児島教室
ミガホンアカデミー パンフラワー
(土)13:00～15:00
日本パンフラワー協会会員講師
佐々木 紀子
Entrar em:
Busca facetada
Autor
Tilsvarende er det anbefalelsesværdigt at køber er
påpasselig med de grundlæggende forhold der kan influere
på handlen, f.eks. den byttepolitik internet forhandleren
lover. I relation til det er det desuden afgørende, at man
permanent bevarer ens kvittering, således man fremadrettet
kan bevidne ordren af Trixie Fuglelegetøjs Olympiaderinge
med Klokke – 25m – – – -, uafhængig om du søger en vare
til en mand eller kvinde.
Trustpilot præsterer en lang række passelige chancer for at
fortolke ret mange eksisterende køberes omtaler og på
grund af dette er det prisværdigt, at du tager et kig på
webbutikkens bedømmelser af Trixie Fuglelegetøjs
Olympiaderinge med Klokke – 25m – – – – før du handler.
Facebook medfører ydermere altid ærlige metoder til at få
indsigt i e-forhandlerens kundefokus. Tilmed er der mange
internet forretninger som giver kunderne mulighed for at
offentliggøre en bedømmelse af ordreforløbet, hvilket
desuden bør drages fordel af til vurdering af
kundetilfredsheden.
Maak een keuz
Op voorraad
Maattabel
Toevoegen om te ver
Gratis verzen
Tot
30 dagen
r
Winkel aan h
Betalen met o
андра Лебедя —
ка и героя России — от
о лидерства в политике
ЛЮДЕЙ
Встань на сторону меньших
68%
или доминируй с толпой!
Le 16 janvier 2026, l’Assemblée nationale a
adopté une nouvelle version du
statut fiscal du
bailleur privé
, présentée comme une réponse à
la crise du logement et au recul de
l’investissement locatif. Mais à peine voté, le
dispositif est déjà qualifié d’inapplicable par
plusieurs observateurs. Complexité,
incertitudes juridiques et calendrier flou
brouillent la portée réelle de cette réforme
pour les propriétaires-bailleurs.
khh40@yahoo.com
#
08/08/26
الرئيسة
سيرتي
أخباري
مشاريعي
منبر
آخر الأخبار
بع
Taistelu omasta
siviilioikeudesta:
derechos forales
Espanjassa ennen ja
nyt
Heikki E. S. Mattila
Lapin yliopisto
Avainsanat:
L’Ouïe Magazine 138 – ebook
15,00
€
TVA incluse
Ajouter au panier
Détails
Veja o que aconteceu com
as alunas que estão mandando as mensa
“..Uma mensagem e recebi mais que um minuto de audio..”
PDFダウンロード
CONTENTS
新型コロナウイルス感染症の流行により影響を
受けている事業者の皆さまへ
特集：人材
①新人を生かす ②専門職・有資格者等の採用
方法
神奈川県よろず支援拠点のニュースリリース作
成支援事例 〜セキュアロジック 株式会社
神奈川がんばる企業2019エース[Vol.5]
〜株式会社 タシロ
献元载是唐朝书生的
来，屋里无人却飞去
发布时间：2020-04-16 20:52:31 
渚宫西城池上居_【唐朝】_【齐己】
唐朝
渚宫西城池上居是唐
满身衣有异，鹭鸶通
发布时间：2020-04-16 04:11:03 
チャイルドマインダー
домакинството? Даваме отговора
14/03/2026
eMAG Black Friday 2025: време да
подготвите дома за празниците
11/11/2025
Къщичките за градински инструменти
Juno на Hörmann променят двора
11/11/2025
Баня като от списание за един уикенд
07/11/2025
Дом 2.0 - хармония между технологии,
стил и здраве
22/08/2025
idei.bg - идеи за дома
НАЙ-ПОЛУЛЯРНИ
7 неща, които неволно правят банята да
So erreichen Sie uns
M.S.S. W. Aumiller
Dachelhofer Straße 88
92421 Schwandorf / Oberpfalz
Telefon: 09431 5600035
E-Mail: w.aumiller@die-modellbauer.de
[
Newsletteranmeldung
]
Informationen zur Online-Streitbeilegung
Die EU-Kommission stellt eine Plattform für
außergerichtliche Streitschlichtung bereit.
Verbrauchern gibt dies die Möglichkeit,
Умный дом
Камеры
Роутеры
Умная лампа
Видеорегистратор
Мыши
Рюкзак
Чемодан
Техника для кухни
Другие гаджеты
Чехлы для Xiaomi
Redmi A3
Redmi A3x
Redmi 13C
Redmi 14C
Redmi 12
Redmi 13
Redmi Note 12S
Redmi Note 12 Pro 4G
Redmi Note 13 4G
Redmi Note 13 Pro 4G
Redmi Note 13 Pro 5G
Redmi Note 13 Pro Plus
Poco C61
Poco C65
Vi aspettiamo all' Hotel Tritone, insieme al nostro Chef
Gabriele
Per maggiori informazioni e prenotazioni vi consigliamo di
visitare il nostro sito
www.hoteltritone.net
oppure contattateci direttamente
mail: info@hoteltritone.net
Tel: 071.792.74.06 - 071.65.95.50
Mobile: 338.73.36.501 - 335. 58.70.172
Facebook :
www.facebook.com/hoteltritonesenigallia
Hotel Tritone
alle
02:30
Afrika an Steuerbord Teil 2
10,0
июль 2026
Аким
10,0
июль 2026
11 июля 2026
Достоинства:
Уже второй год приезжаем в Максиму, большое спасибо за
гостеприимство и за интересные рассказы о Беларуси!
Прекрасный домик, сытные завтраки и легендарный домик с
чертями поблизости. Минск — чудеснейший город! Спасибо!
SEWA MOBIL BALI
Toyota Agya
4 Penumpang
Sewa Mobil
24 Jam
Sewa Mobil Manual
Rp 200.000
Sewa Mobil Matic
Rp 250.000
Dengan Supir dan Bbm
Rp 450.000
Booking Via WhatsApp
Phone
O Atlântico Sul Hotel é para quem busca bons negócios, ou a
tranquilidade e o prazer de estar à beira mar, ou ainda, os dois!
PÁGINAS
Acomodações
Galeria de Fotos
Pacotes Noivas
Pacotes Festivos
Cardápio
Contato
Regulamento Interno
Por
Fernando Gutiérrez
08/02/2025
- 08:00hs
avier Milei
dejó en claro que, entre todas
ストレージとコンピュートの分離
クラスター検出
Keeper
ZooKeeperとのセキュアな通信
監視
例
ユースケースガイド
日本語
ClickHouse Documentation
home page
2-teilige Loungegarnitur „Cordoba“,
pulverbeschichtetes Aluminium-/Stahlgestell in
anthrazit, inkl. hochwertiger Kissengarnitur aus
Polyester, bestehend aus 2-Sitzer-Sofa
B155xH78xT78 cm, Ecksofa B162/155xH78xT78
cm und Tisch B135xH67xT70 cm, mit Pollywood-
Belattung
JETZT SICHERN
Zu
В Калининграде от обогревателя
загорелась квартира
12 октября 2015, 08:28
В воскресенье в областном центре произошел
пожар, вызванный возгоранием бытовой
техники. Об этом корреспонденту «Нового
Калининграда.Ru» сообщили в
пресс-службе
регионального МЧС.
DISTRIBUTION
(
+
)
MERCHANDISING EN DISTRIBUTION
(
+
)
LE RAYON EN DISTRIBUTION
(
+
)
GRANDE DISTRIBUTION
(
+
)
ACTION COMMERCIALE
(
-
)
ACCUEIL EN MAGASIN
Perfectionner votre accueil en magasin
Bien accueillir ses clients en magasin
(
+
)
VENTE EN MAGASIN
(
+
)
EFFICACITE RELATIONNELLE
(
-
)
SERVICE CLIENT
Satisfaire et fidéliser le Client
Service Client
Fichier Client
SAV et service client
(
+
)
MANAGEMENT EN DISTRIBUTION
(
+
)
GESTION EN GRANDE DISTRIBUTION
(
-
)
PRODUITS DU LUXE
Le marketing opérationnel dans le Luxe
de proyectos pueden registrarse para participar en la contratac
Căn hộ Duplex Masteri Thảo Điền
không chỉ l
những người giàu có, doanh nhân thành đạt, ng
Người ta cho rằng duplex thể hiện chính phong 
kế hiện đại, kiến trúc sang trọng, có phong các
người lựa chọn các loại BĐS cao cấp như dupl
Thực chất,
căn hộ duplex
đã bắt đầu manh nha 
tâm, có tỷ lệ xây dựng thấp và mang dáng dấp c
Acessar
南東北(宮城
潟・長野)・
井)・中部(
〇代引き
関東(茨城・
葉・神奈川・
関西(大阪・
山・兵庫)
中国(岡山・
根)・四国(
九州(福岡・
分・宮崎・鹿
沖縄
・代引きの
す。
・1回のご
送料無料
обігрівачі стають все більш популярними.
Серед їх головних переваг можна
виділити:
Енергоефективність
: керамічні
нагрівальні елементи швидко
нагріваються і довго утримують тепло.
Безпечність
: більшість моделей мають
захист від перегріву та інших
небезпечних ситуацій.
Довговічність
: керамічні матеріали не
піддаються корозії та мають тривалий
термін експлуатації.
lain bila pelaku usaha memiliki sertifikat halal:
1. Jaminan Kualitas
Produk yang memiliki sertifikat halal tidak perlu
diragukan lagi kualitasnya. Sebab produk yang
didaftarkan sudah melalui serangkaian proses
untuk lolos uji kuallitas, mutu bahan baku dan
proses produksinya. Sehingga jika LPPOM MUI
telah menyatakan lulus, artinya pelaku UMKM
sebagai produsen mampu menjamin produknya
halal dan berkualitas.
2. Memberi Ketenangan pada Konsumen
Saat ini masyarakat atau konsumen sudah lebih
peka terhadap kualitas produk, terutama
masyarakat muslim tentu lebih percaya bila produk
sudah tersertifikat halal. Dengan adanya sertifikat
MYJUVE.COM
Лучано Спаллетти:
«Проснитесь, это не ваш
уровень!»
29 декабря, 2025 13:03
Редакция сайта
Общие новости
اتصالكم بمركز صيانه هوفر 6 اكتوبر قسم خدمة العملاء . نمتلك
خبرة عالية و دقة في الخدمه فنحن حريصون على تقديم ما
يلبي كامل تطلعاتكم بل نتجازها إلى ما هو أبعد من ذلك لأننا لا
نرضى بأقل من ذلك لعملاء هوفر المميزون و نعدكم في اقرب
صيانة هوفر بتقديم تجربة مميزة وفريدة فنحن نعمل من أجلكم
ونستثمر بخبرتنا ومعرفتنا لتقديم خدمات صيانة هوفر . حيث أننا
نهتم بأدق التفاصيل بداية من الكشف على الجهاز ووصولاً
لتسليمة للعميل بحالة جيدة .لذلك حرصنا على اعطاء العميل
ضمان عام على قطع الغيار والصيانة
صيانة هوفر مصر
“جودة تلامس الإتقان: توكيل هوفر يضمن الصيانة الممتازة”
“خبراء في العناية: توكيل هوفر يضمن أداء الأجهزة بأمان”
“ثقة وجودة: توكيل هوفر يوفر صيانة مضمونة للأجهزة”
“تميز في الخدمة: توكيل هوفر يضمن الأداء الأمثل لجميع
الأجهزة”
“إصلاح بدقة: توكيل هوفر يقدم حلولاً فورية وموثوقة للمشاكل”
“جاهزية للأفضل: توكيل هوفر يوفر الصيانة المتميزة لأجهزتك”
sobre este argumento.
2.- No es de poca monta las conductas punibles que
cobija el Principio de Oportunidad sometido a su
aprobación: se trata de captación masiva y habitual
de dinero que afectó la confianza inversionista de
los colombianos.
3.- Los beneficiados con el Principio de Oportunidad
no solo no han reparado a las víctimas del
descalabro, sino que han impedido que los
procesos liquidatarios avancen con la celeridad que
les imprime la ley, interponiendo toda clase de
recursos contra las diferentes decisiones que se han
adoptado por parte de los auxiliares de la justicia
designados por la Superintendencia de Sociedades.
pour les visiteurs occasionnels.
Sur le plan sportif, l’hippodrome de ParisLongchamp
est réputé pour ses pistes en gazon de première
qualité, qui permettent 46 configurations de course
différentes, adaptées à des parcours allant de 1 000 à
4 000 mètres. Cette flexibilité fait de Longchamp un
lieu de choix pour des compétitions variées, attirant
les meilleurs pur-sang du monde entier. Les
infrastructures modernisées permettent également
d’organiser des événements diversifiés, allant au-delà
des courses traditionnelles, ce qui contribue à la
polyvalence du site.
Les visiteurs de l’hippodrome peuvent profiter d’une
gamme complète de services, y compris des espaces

■ ■ ■ ■

### Task requirements
Taking each line of the material above in turn, count those containing the string "DISTRIBUTION". State the number alone.

### Reply
6